■ TASK BRIEF
The result should be an exact copy of the data, free of pictures.
——————
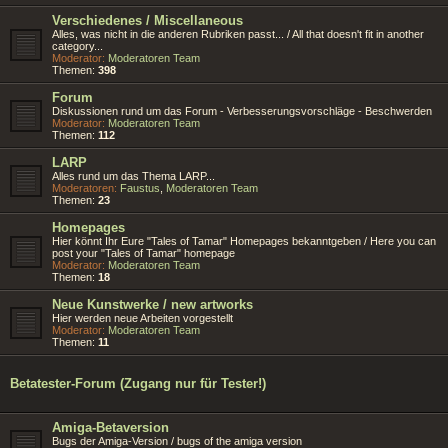
Verschiedenes / Miscellaneous
Alles, was nicht in die anderen Rubriken passt... / All that doesn't fit in another
category...
Moderator:
Moderatoren Team
Themen:
398
Forum
Diskussionen rund um das Forum - Verbesserungsvorschläge - Beschwerden
Moderator:
Moderatoren Team
Themen:
112
LARP
Alles rund um das Thema LARP...
Moderatoren:
Faustus
,
Moderatoren Team
Themen:
23
Homepages
Hier könnt Ihr Eure "Tales of Tamar" Homepages bekanntgeben / Here you can
post your "Tales of Tamar" homepage
Moderator:
Moderatoren Team
Themen:
18
Neue Kunstwerke / new artworks
Hier werden neue Arbeiten vorgestellt
Moderator:
Moderatoren Team
Themen:
11
Betatester-Forum (Zugang nur für Tester!)
Amiga-Betaversion
Bugs der Amiga-Version / bugs of the amiga version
——————
■ SOLUTION
Verschiedenes / Miscellaneous
Alles, was nicht in die anderen Rubriken passt... / All that doesn't fit in another
category...
Moderator:
Moderatoren Team
Themen:
398
Forum
Diskussionen rund um das Forum - Verbesserungsvorschläge - Beschwerden
Moderator:
Moderatoren Team
Themen:
112
LARP
Alles rund um das Thema LARP...
Moderatoren:
Faustus
,
Moderatoren Team
Themen:
23
Homepages
Hier könnt Ihr Eure "Tales of Tamar" Homepages bekanntgeben / Here you can
post your "Tales of Tamar" homepage
Moderator:
Moderatoren Team
Themen:
18
Neue Kunstwerke / new artworks
Hier werden neue Arbeiten vorgestellt
Moderator:
Moderatoren Team
Themen:
11
Betatester-Forum (Zugang nur für Tester!)
Amiga-Betaversion
Bugs der Amiga-Version / bugs of the amiga version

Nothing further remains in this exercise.